**Records for the exercise**
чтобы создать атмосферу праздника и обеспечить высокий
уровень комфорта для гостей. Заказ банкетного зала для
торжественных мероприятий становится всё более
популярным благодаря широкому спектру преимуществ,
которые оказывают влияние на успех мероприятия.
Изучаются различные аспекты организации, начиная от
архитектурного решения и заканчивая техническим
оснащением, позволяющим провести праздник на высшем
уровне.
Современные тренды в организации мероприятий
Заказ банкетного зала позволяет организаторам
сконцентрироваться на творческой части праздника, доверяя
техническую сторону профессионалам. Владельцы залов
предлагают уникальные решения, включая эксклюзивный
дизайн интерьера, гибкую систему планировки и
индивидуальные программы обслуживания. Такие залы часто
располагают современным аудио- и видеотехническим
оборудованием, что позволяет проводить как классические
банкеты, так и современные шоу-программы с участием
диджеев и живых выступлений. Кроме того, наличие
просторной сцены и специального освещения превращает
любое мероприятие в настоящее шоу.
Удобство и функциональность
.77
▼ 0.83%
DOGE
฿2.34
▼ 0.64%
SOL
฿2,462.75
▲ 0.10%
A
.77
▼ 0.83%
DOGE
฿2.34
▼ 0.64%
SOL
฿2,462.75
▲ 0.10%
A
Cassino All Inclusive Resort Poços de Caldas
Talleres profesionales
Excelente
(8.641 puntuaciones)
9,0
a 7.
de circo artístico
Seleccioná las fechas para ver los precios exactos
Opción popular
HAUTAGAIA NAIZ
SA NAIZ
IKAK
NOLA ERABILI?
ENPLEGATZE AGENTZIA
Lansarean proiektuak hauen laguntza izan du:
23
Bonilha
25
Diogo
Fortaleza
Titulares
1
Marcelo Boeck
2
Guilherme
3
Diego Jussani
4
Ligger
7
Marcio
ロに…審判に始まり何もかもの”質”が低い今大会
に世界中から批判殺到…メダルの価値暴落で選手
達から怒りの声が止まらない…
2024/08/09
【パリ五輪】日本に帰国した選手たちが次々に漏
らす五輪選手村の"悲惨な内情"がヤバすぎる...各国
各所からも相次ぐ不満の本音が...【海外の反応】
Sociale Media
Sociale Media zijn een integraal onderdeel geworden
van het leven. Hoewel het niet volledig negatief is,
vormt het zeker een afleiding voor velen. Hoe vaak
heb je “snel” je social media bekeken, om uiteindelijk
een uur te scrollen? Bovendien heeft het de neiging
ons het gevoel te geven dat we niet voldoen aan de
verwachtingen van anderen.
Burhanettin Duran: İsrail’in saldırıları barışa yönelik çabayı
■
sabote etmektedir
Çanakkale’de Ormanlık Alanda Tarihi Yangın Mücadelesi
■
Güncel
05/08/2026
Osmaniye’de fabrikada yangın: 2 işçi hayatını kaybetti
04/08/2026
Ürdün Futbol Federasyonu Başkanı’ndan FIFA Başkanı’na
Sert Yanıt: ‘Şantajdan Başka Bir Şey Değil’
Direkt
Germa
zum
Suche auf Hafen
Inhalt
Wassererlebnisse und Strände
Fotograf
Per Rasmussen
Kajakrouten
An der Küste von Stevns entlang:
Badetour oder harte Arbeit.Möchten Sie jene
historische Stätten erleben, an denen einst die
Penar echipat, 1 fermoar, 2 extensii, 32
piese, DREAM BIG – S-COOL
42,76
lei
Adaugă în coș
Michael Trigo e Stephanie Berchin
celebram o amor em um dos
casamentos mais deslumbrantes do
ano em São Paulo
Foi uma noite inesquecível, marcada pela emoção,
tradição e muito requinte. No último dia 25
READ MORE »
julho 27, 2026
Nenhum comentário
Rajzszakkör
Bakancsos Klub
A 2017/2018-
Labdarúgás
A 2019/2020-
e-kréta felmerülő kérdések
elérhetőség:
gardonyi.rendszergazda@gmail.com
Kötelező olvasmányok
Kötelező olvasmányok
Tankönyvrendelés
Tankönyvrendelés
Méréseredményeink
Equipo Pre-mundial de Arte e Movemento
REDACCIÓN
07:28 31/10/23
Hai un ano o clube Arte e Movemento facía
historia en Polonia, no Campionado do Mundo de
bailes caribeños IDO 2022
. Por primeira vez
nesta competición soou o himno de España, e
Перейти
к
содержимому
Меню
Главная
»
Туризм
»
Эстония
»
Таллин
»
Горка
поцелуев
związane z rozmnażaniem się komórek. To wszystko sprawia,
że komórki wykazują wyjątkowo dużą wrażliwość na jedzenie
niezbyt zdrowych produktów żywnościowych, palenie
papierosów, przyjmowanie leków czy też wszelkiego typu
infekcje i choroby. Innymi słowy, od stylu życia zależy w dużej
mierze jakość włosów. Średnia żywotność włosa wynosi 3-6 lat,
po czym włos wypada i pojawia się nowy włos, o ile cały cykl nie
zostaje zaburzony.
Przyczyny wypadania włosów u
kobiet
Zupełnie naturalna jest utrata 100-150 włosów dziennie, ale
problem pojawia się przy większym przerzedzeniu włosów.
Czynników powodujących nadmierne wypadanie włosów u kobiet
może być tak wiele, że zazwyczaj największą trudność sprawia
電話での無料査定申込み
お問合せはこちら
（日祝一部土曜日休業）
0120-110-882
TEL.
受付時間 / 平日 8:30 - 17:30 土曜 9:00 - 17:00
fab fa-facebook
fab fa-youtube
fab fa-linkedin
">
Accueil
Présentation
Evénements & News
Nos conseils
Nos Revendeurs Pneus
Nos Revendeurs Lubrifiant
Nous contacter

**Exercise prompt**
Where a line of the data above includes "организации", copy that line.

**Result**
Изучаются различные аспекты организации, начиная от
Современные тренды в организации мероприятий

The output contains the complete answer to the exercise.